-- Opening Marker --
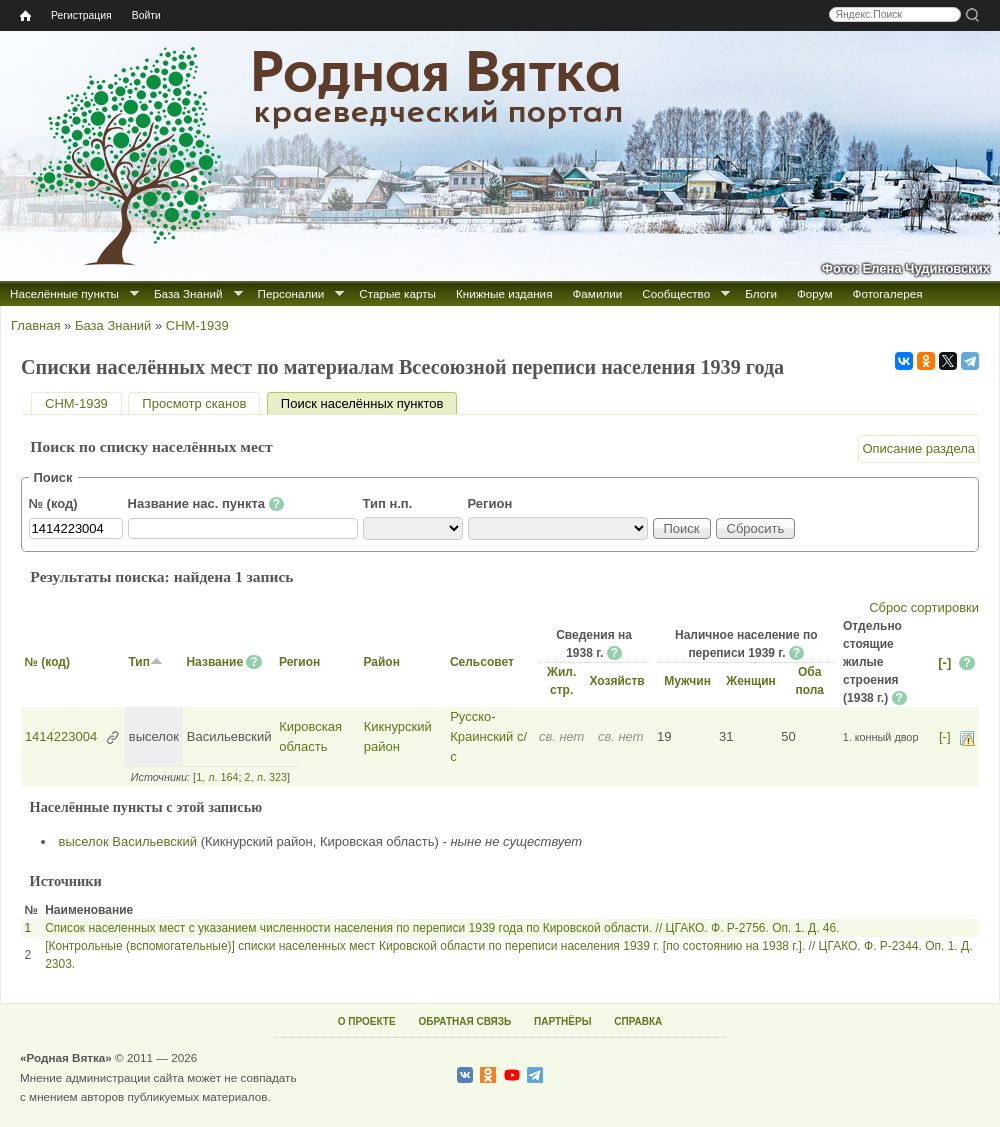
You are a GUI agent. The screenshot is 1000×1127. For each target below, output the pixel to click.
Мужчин (687, 681)
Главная (35, 325)
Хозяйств (616, 681)
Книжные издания (504, 293)
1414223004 (61, 736)
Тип (145, 662)
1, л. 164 (217, 777)
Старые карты (397, 293)
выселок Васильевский (128, 841)
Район (381, 662)
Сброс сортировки (924, 607)
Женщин (751, 681)
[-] (944, 662)
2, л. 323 (266, 777)
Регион (490, 503)
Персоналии (291, 293)
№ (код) (53, 503)
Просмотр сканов (194, 403)
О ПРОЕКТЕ (367, 1021)
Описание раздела (918, 448)
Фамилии (597, 293)
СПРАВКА (638, 1021)
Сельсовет (482, 662)
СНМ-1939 (197, 325)
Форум (815, 293)
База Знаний (188, 293)
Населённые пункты (64, 293)
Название (214, 662)
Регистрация (81, 15)
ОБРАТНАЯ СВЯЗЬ (464, 1021)
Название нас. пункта (206, 504)
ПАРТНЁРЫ (562, 1021)
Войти (146, 15)
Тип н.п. (388, 503)
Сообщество (676, 293)
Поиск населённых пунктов (369, 403)
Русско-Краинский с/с (488, 736)
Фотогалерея (888, 293)
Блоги (761, 293)
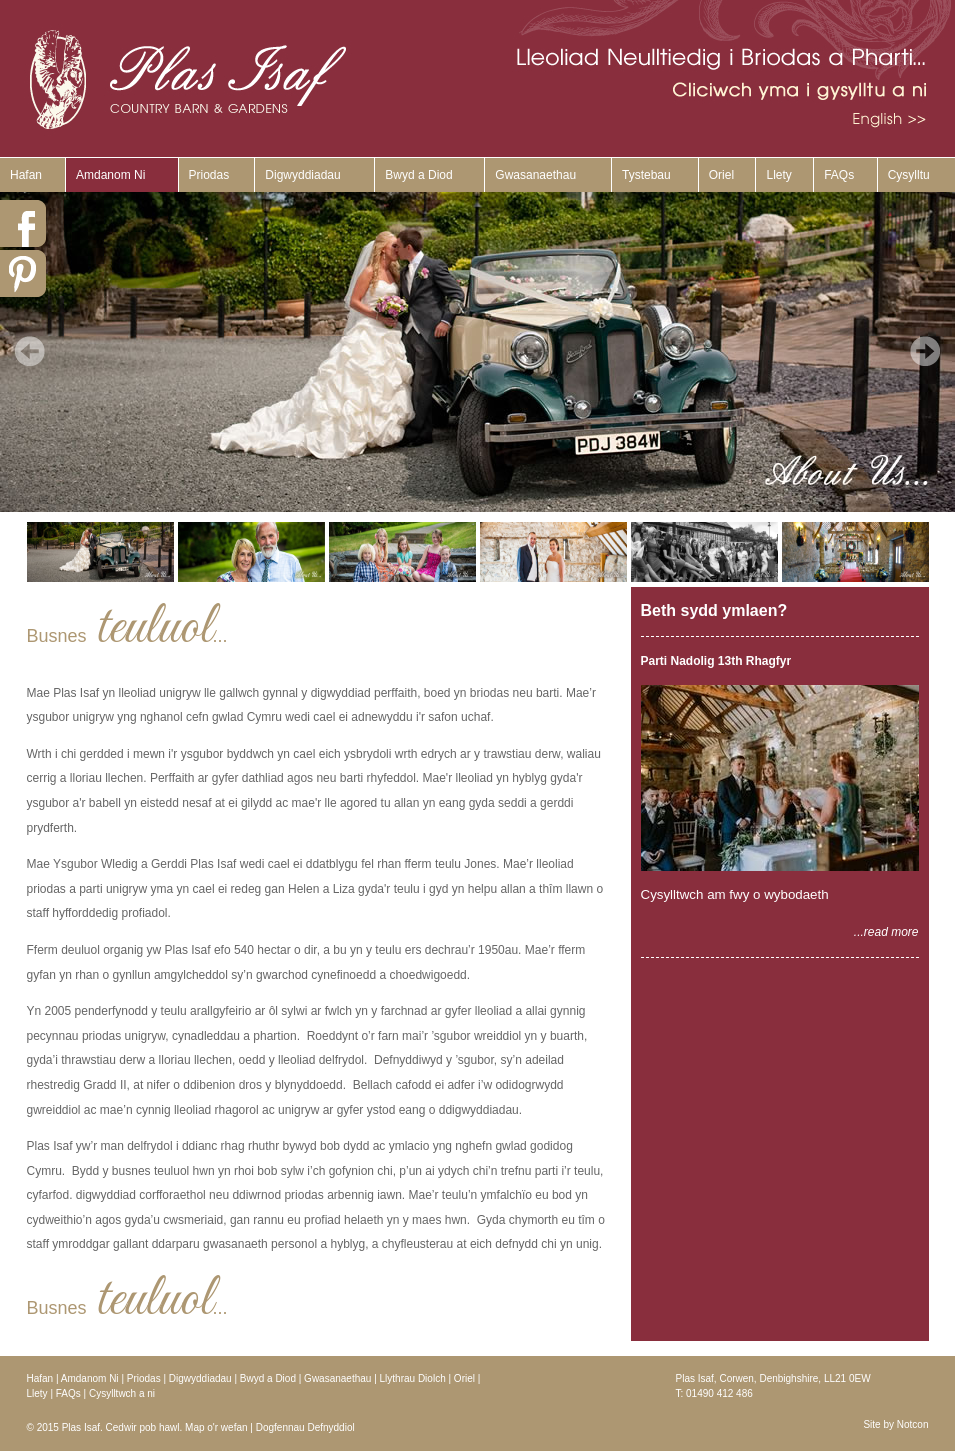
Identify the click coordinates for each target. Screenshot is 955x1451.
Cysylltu (909, 175)
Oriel (721, 175)
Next (925, 351)
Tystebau (646, 175)
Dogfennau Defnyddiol (305, 1427)
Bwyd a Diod (418, 175)
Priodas (209, 175)
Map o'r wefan (216, 1427)
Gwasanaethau (535, 175)
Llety (778, 175)
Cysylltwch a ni (122, 1393)
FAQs (839, 175)
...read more (886, 932)
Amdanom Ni (110, 175)
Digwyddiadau (302, 175)
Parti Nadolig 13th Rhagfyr (716, 661)
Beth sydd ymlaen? (714, 610)
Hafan (26, 175)
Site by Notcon (895, 1424)
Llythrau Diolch (413, 1378)
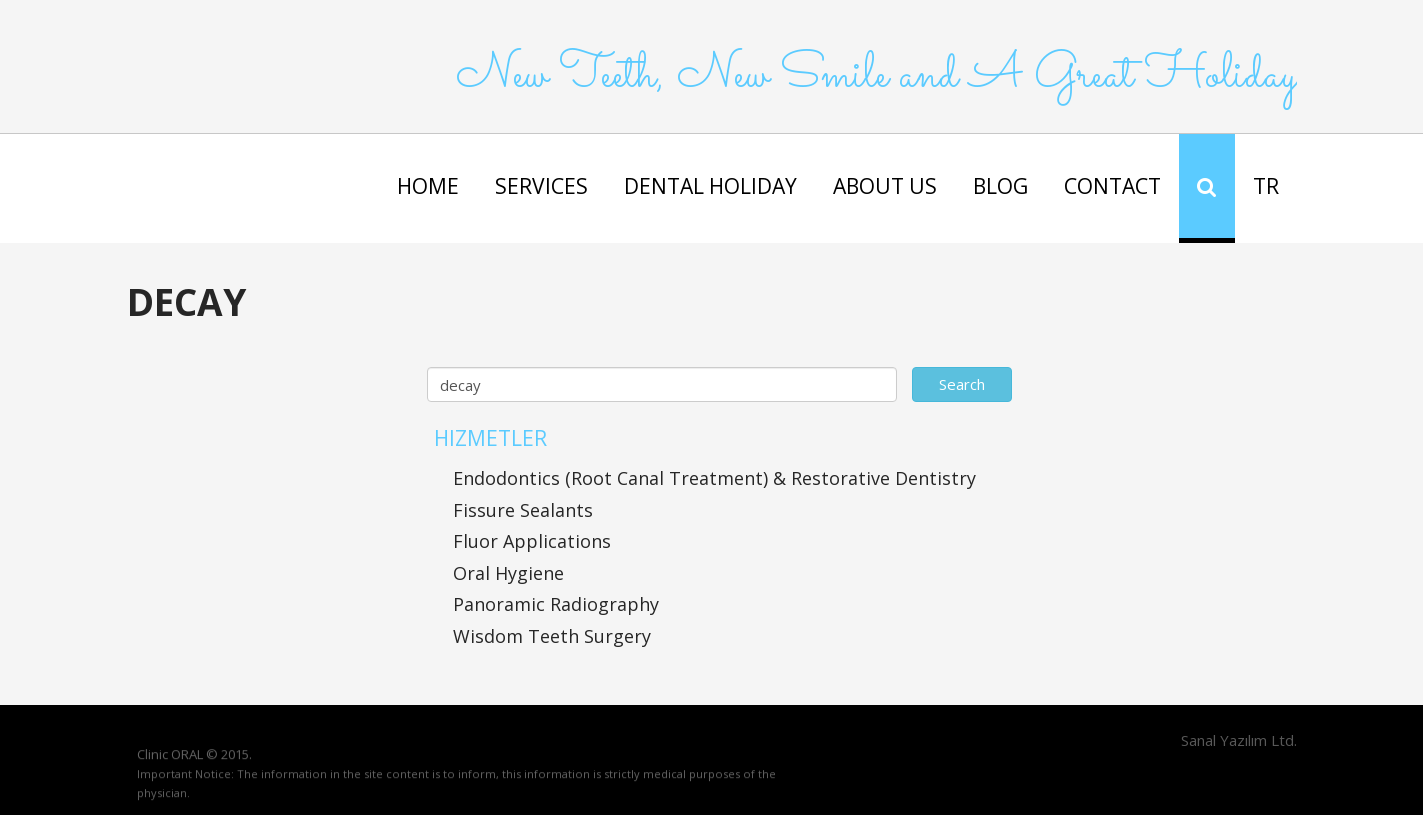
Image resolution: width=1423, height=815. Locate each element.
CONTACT (1112, 186)
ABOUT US (885, 186)
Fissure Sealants (523, 510)
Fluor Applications (532, 541)
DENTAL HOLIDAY (710, 186)
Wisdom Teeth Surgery (552, 636)
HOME (428, 186)
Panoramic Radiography (556, 604)
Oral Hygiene (508, 573)
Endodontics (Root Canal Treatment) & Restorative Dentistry (714, 478)
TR (1266, 186)
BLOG (1000, 186)
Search (962, 384)
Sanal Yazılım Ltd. (1237, 740)
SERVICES (541, 186)
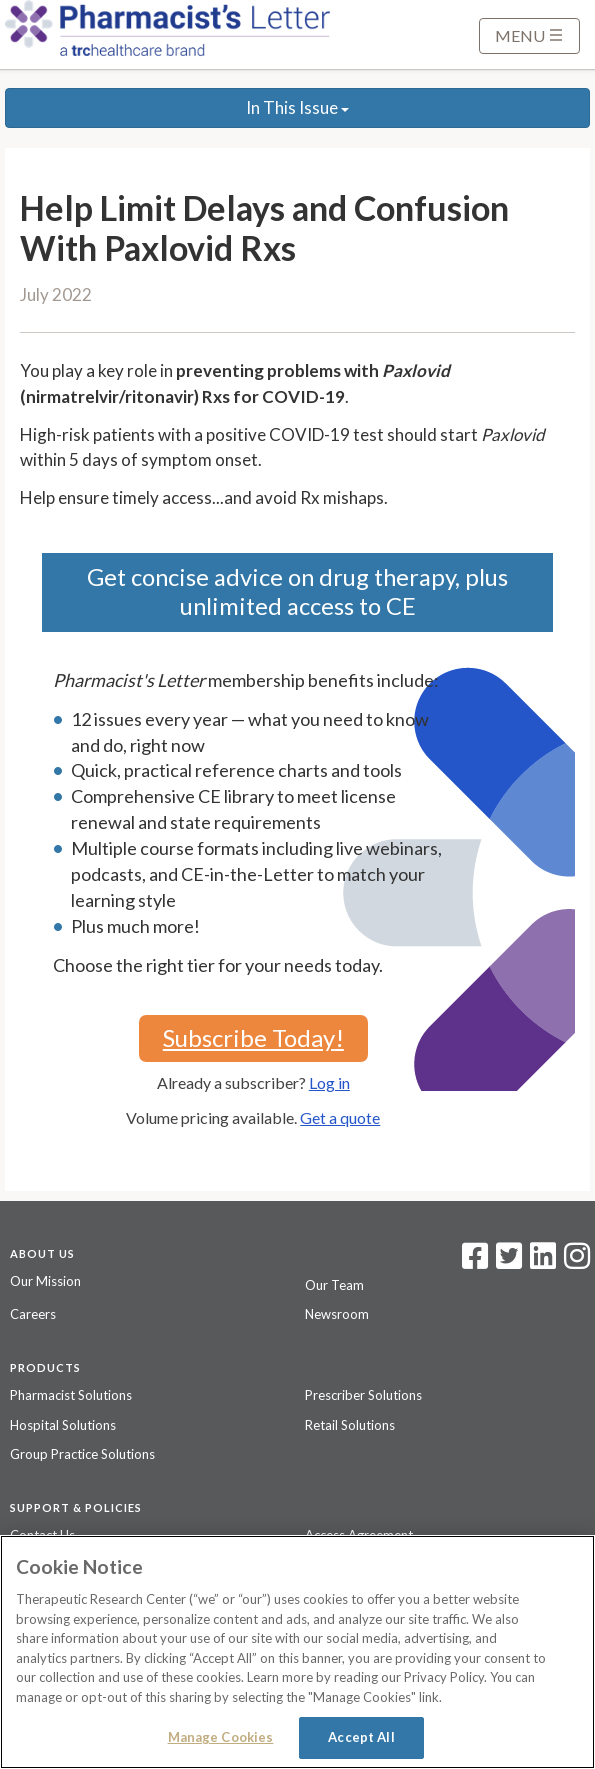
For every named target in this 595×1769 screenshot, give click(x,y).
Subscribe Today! (253, 1037)
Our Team (334, 1285)
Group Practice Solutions (82, 1454)
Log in (329, 1082)
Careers (33, 1314)
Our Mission (45, 1281)
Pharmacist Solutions (71, 1395)
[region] (297, 1652)
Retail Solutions (350, 1425)
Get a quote (340, 1117)
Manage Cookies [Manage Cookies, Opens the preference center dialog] (221, 1737)
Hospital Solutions (63, 1425)
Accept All (361, 1737)
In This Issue (297, 107)
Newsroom (337, 1314)
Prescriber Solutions (363, 1395)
-- Closing Marker --
• _What you will do_
Word for word, restate all of the records. Exclude the pictures.

• _Answer section_
You are a GUI agent. The screenshot is 1000×1127. For each target below, output the pixel to click.
Мужчин (687, 681)
Главная (35, 325)
Хозяйств (616, 681)
Книжные издания (504, 293)
1414223004 (61, 736)
Тип (145, 662)
1, л. 164 (217, 777)
Старые карты (397, 293)
выселок Васильевский (128, 841)
Район (381, 662)
Сброс сортировки (924, 607)
Женщин (751, 681)
[-] (944, 662)
2, л. 323 (266, 777)
Регион (490, 503)
Персоналии (291, 293)
№ (код) (53, 503)
Просмотр сканов (194, 403)
О ПРОЕКТЕ (367, 1021)
Описание раздела (918, 448)
Фамилии (597, 293)
СПРАВКА (638, 1021)
Сельсовет (482, 662)
СНМ-1939 (197, 325)
Форум (815, 293)
База Знаний (188, 293)
Населённые пункты (64, 293)
Название (214, 662)
Регистрация (81, 15)
ОБРАТНАЯ СВЯЗЬ (464, 1021)
Название нас. пункта (206, 504)
ПАРТНЁРЫ (562, 1021)
Войти (146, 15)
Тип н.п. (388, 503)
Сообщество (676, 293)
Поиск населённых пунктов (369, 403)
Русско-Краинский с/с (488, 736)
Фотогалерея (888, 293)
Блоги (761, 293)
Identify the click coordinates for each target. Screenshot is 955x1451.
Cysylltu (909, 175)
Oriel (721, 175)
Next (925, 351)
Tystebau (646, 175)
Dogfennau Defnyddiol (305, 1427)
Bwyd a Diod (418, 175)
Priodas (209, 175)
Map o'r wefan (216, 1427)
Gwasanaethau (535, 175)
Llety (778, 175)
Cysylltwch a ni (122, 1393)
FAQs (839, 175)
...read more (886, 932)
Amdanom Ni (110, 175)
Digwyddiadau (302, 175)
Parti Nadolig 13th Rhagfyr (716, 661)
Beth sydd ymlaen? (714, 610)
Hafan (26, 175)
Site by Notcon (895, 1424)
Llythrau Diolch (413, 1378)
Image resolution: width=1423, height=815. Locate each element.
CONTACT (1112, 186)
ABOUT US (885, 186)
Fissure Sealants (523, 510)
Fluor Applications (532, 541)
DENTAL HOLIDAY (710, 186)
Wisdom Teeth Surgery (552, 636)
HOME (428, 186)
Panoramic Radiography (556, 604)
Oral Hygiene (508, 573)
Endodontics (Root Canal Treatment) & Restorative Dentistry (714, 478)
TR (1266, 186)
BLOG (1000, 186)
Search (962, 384)
Sanal Yazılım Ltd. (1237, 740)
SERVICES (541, 186)
For every named target in this 595×1769 screenshot, give click(x,y).
Subscribe Today! (253, 1037)
Our Team (334, 1285)
Group Practice Solutions (82, 1454)
Log in (329, 1082)
Careers (33, 1314)
Our Mission (45, 1281)
Pharmacist Solutions (71, 1395)
[region] (297, 1652)
Retail Solutions (350, 1425)
Get a quote (340, 1117)
Manage Cookies [Manage Cookies, Opens the preference center dialog] (221, 1737)
Hospital Solutions (63, 1425)
Accept All (361, 1737)
In This Issue (297, 107)
Newsroom (337, 1314)
Prescriber Solutions (363, 1395)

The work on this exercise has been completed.